[Transcribed page contents]
-- Opening Marker --

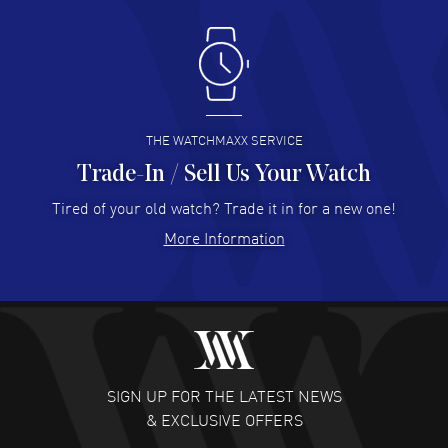
Antonio Suarez
- 02 Aug 2026
I like the myriad payment options. This is the fourth time
I buy from watchmaxx.
READ MORE
THE WATCHMAXX SERVICE
Trade-In / Sell Us Your Watch
Hector Caro
- 31 Jul 2026
Super easy, super fast check out, and no waiting list.
Tired of your old watch? Trade it in for a new one!
Fully recommended!
More Information
READ MORE
JULIE CROMWELL
- 31 Jul 2026
Fabulous experience ! easy to navigate and great
customer support. Beautiful watch selections, great
pricing
SIGN UP FOR THE LATEST NEWS
READ MORE
& EXCLUSIVE OFFERS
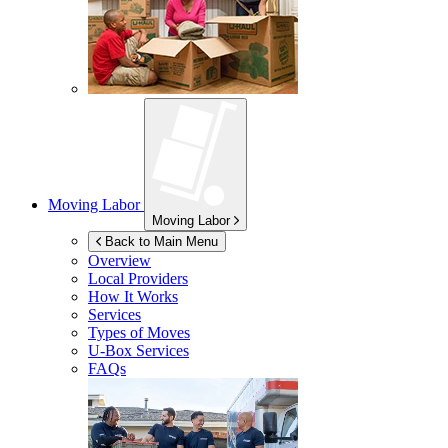
Moving Labor
Moving Labor
Back to Main Menu
Overview
Local Providers
How It Works
Services
Types of Moves
U-Box
Services
FAQs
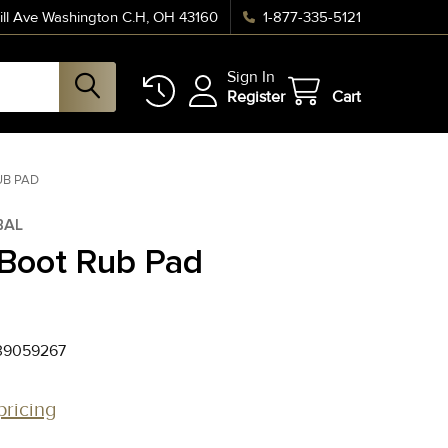
ll Ave Washington C.H, OH 43160
1-877-335-5121
Sign In
Register
Cart
UB PAD
BAL
 Boot Rub Pad
39059267
pricing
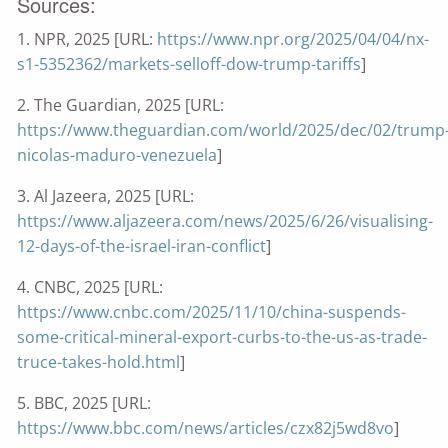
Sources:
1. NPR, 2025 [URL:
https://www.npr.org/2025/04/04/nx-
s1-5352362/markets-selloff-dow-trump-tariffs
]
2. The Guardian, 2025 [URL:
https://www.theguardian.com/world/2025/dec/02/trump
nicolas-maduro-venezuela
]
3. Al Jazeera, 2025 [URL:
https://www.aljazeera.com/news/2025/6/26/visualising-
12-days-of-the-israel-iran-conflict
]
4. CNBC, 2025 [URL:
https://www.cnbc.com/2025/11/10/china-suspends-
some-critical-mineral-export-curbs-to-the-us-as-trade-
truce-takes-hold.html
]
5. BBC, 2025 [URL:
https://www.bbc.com/news/articles/czx82j5wd8vo
]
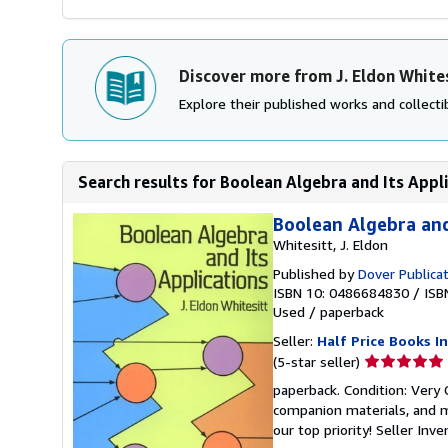
Discover more from J. Eldon White
Explore their published works and collectib
Search results for Boolean Algebra and Its Appli
Boolean Algebra and
Whitesitt, J. Eldon
Published by
Dover Publica
ISBN 10: 0486684830
/
ISB
Used
/
paperback
Seller:
Half Price Books In
Seller
(5-star seller)
rating
paperback. Condition: Very
5
companion materials, and m
out
our top priority!
Seller Inv
of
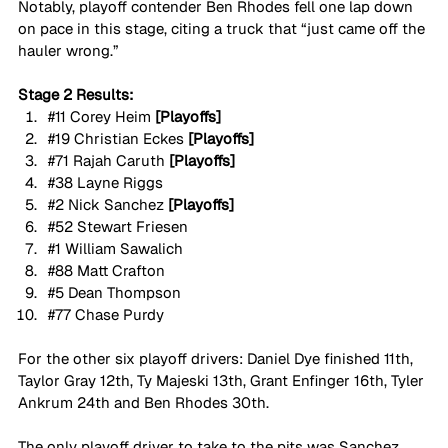
Notably, playoff contender Ben Rhodes fell one lap down 
on pace in this stage, citing a truck that “just came off the 
hauler wrong.”
Stage 2 Results:
#11
 Corey Heim 
[Playoffs]
#19
 Christian Eckes 
[Playoffs]
#71
 Rajah Caruth 
[Playoffs]
#38
 Layne Riggs
#2
 Nick Sanchez 
[Playoffs]
#52
 Stewart Friesen
#1
 William Sawalich
#88
 Matt Crafton
#5
 Dean Thompson
#77
 Chase Purdy
For the other six playoff drivers: Daniel Dye finished 11th, 
Taylor Gray 12th, Ty Majeski 13th, Grant Enfinger 16th, Tyler 
Ankrum 24th and Ben Rhodes 30th.
The only playoff driver to take to the pits was Sanchez 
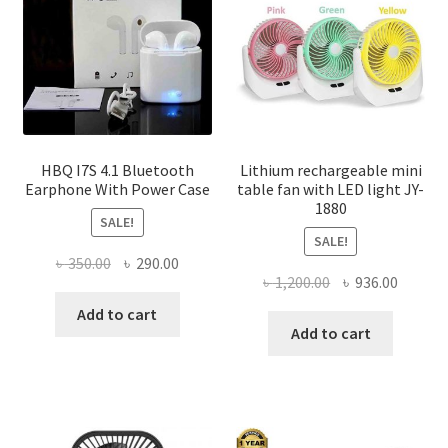
be
chosen
on
the
product
page
HBQ I7S 4.1 Bluetooth
Lithium rechargeable mini
Earphone With Power Case
table fan with LED light JY-
1880
SALE!
SALE!
Original
Current
৳
350.00
৳
290.00
Original
Curren
৳
1,200.00
৳
936.00
price
price
price
price
was:
is:
Add to cart
was:
is:
Add to cart
৳ 350.00.
৳ 290.00.
৳ 1,200.00.
৳ 936.0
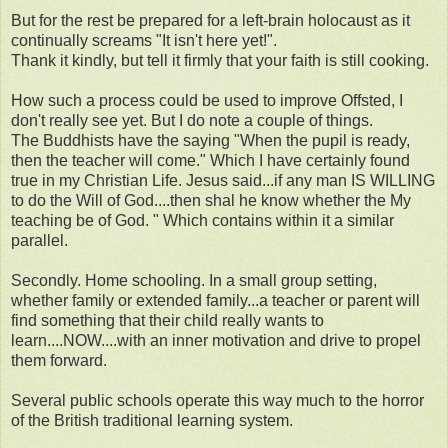
But for the rest be prepared for a left-brain holocaust as it
continually screams "It isn't here yet!".
Thank it kindly, but tell it firmly that your faith is still cooking.
How such a process could be used to improve Offsted, I
don't really see yet. But I do note a couple of things.
The Buddhists have the saying "When the pupil is ready,
then the teacher will come." Which I have certainly found
true in my Christian Life. Jesus said...if any man IS WILLING
to do the Will of God....then shal he know whether the My
teaching be of God. " Which contains within it a similar
parallel.
Secondly. Home schooling. In a small group setting,
whether family or extended family...a teacher or parent will
find something that their child really wants to
learn....NOW....with an inner motivation and drive to propel
them forward.
Several public schools operate this way much to the horror
of the British traditional learning system.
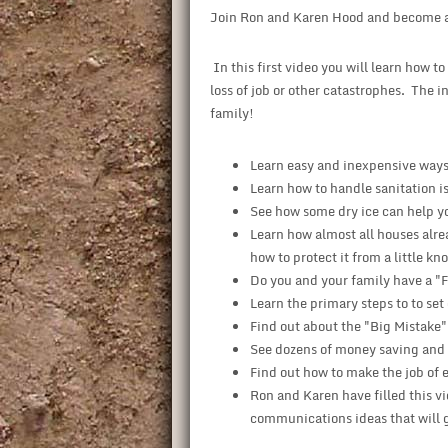
Join Ron and Karen Hood and become 
In this first video you will learn how t
loss of job or other catastrophes. The i
family!
Learn easy and inexpensive ways 
Learn how to handle sanitation i
See how some dry ice can help yo
Learn how almost all houses alre
how to protect it from a little kn
Do you and your family have a "F
Learn the primary steps to to set
Find out about the "Big Mistake"
See dozens of money saving and po
Find out how to make the job of 
Ron and Karen have filled this v
communications ideas that will ge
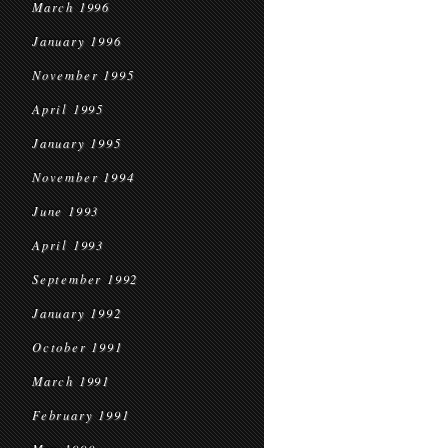
March 1996
January 1996
November 1995
April 1995
January 1995
November 1994
June 1993
April 1993
September 1992
January 1992
October 1991
March 1991
February 1991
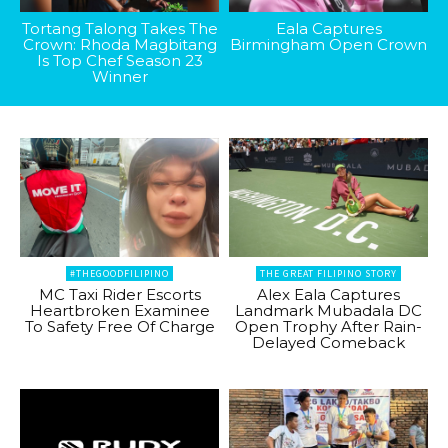
Tortang Talong Takes The
Eala Captures
Crown: Rhoda Magbitang
Birmingham Open Crown
Is Top Chef Season 23
Winner
#THEGOODFILIPINO
THE GREAT FILIPINO STORY
MC Taxi Rider Escorts
Alex Eala Captures
Heartbroken Examinee
Landmark Mubadala DC
To Safety Free Of Charge
Open Trophy After Rain-
Delayed Comeback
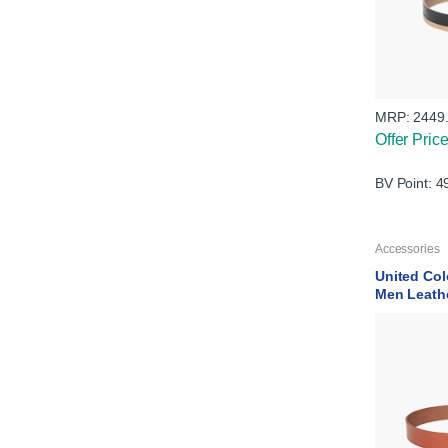
MRP:
2449
Offer Pric
BV Point: 4
Accessories
United Col
Men Leath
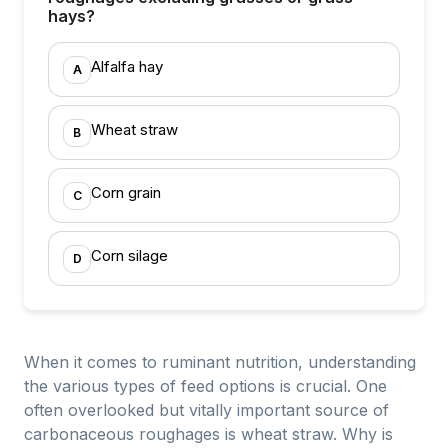
hays?
Alfalfa hay
A
Wheat straw
B
Corn grain
C
Corn silage
D
When it comes to ruminant nutrition, understanding
the various types of feed options is crucial. One
often overlooked but vitally important source of
carbonaceous roughages is wheat straw. Why is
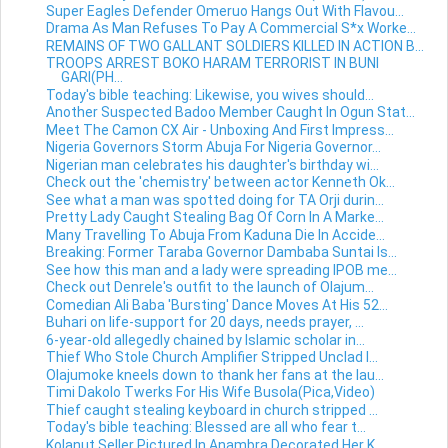
Super Eagles Defender Omeruo Hangs Out With Flavou...
Drama As Man Refuses To Pay A Commercial S*x Worke...
REMAINS OF TWO GALLANT SOLDIERS KILLED IN ACTION B...
TROOPS ARREST BOKO HARAM TERRORIST IN BUNI
GARI(PH...
Today's bible teaching: Likewise, you wives should...
Another Suspected Badoo Member Caught In Ogun Stat...
Meet The Camon CX Air - Unboxing And First Impress...
Nigeria Governors Storm Abuja For Nigeria Governor...
Nigerian man celebrates his daughter's birthday wi...
Check out the 'chemistry' between actor Kenneth Ok...
See what a man was spotted doing for TA Orji durin...
Pretty Lady Caught Stealing Bag Of Corn In A Marke...
Many Travelling To Abuja From Kaduna Die In Accide...
Breaking: Former Taraba Governor Dambaba Suntai Is...
See how this man and a lady were spreading IPOB me...
Check out Denrele's outfit to the launch of Olajum...
Comedian Ali Baba 'Bursting' Dance Moves At His 52...
Buhari on life-support for 20 days, needs prayer, ...
6-year-old allegedly chained by Islamic scholar in...
Thief Who Stole Church Amplifier Stripped Unclad I...
Olajumoke kneels down to thank her fans at the lau...
Timi Dakolo Twerks For His Wife Busola(Pica,Video)
Thief caught stealing keyboard in church stripped ...
Today's bible teaching: Blessed are all who fear t...
Kolanut Seller Pictured In Anambra Decorated Her K...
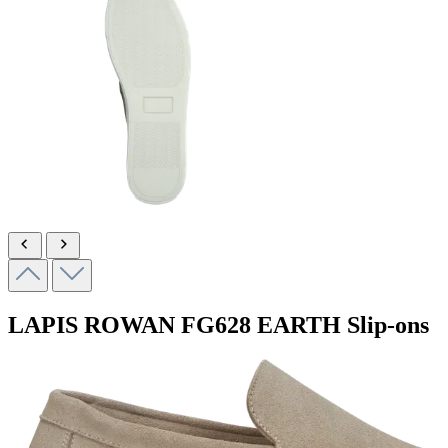
LAPIS ROWAN
FG628 EARTH
Slip-ons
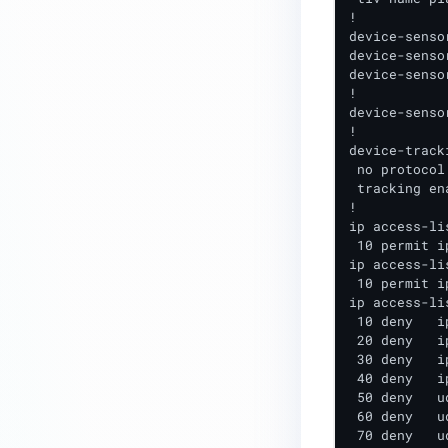
!

device-senso
device-senso
device-senso
!

device-senso
!

device-track
 no protocol 
 tracking ena
!  

ip access-li
 10 permit i
ip access-li
 10 permit i
ip access-li
 10 deny   i
 20 deny   i
 30 deny   i
 40 deny   i
 50 deny   u
 60 deny   u
 70 deny   u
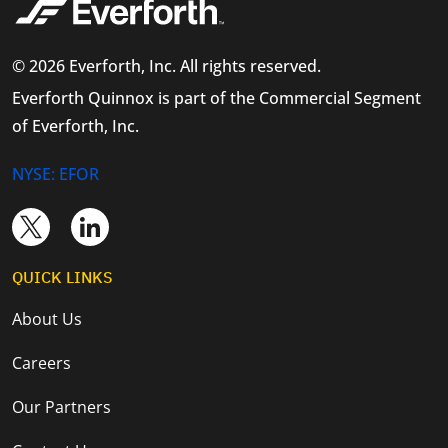
© 2026 Everforth, Inc. All rights reserved.
Everforth Quinnox is part of the Commercial Segment
of Everforth, Inc.
NYSE: EFOR
QUICK LINKS
About Us
Careers
Our Partners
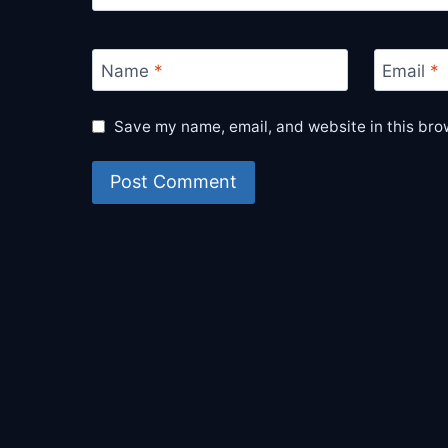
Name
*
Email
*
Save my name, email, and website in this bro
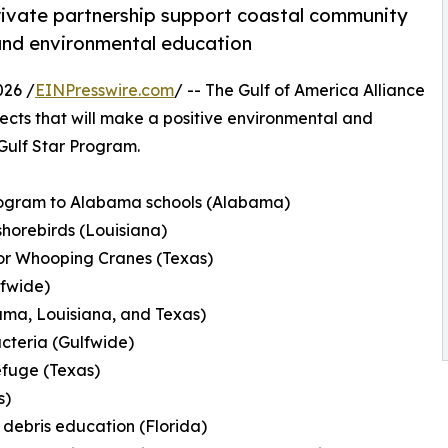
private partnership support coastal community
, and environmental education
026 /
EINPresswire.com
/ -- The Gulf of America Alliance
cts that will make a positive environmental and
 Gulf Star Program.
rogram to Alabama schools (Alabama)
shorebirds (Louisiana)
for Whooping Cranes (Texas)
lfwide)
ama, Louisiana, and Texas)
acteria (Gulfwide)
efuge (Texas)
s)
 debris education (Florida)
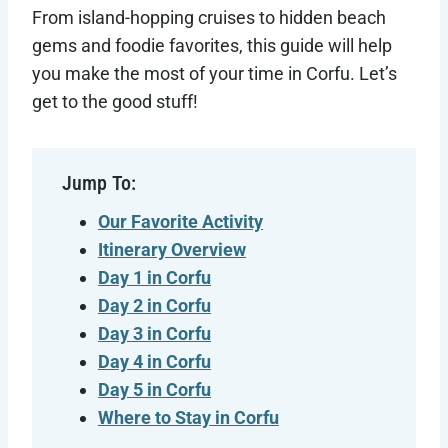
From island-hopping cruises to hidden beach
gems and foodie favorites, this guide will help
you make the most of your time in Corfu. Let’s
get to the good stuff!
Jump To:
Our Favorite Activity
Itinerary Overview
Day 1 in Corfu
Day 2 in
Corfu
Day 3 in
Corfu
Day 4 in
Corfu
Day 5 in
Corfu
Where to Stay in
Corfu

-- Closing Marker --

*DIRECTIONS FOR THIS TASK*.
Search the entries above for lines containing the word "Algebra", and copy each one.

*RESULT OF THE EXERCISE*.
Search results for Boolean Algebra and Its Appli
Boolean Algebra and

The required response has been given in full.